Is there a common pattern underlying these five stories? Starting with the last, a little reflection reveals that the marquis’s behavior is both unexpected and perfectly logical—but of a logic not usually applied to this type of situation. It is the logic of the division of labor, governed by rules as old as human civilization. But his reactions would have been expected to be governed by a different set of rules—the code of sexual morality. It is the sudden clash between these two mutually exclusive codes of rules—or associative contexts—that produces the comic effect. It compels the listener to perceive the situation in two self-consistent but incompatible frames of reference at the same time; his mind has to operate simultaneously on two different wavelengths. While this unusual condition lasts, the event is not only, as is normally the case, associated with a single frame of reference but “bisociated” with two. The word bisociation was coined by the present writer to make a distinction between the routines of disciplined thinking within a single universe of discourse—on a single plane, as it were—and the creative types of mental activity that always operate on more than one plane. In humor, both the creation of a subtle joke and the re-creative act of perceiving the joke involve the delightful mental jolt of a sudden leap from one plane or associative context to another.
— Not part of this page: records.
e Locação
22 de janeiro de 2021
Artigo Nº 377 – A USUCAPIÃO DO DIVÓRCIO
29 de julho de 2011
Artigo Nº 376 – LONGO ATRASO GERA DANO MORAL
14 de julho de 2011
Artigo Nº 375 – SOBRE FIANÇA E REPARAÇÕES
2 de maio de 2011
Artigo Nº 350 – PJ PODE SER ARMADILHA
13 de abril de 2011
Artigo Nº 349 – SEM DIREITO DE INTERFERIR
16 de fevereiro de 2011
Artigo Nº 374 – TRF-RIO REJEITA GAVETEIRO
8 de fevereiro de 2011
Turning to the other examples, in the French film dialogue, the daughter’s “hand” is perceived first in a metaphorical frame of reference, then suddenly in a literal, bodily context. The doctor thinks in terms of abstract, statistical probabilities, the rules of which are inapplicable to individual cases; and there is an added twist because, in contrast to what common sense suggests, the patient’s odds of survival are unaffected by whatever happened before; they are still one against 10. This is one of the profound paradoxes of the theory of probability, and the joke in fact implies a riddle; it pinpoints an absurdity that tends to be taken for granted. As for the lady who looks upon death as “eternal bliss” and at the same time “an unpleasant subject,” she epitomizes the common human predicament of living in the divided house of faith and reason. Here again the simple joke carries unconscious overtones and undertones, audible to the inner ear alone.
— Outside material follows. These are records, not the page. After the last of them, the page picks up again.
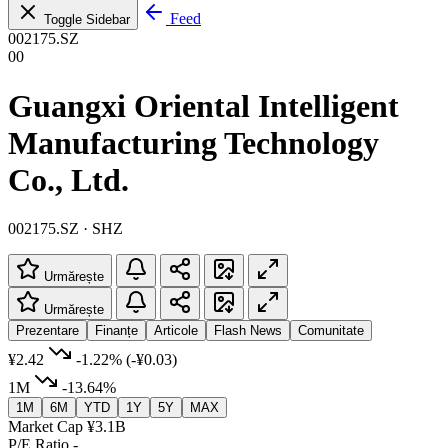
Feed
Toggle Sidebar
002175.SZ
00
Guangxi Oriental Intelligent
Manufacturing Technology
Co., Ltd.
002175.SZ · SHZ
Urmărește
Urmărește
Prezentare
Finanțe
Articole
Flash News
Comunitate
¥2.42
-1.22%
(-¥0.03)
1M
-13.64%
1M
6M
YTD
1Y
5Y
MAX
Market Cap
¥3.1B
P/E Ratio
-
The masochist who punishes himself by depriving himself of his daily punishment is governed by rules that are a reversal of those of normal logic. (A pattern can be constructed in which both frames of reference are reversed: “A sadist is a person who is kind to a masochist.”) But there is again an added twist. The joker does not really believe that the masochist takes his hot shower as a punishment; he only pretends to believe it. Irony is the satirist’s most effective weapon; it pretends to adopt the opponent’s ways of reasoning in order to expose their implicit absurdity or viciousness.

The common pattern underlying these stories is the perceiving of a situation in two self-consistent but mutually incompatible frames of reference or associative contexts. This formula can be shown to have a general validity for all forms of humor and wit, some of which will be discussed below. But it covers only one aspect of humor—its intellectual structure. Another fundamental aspect must be examined—the emotional dynamics that breathe life into that structure and make a person laugh, giggle, or smirk.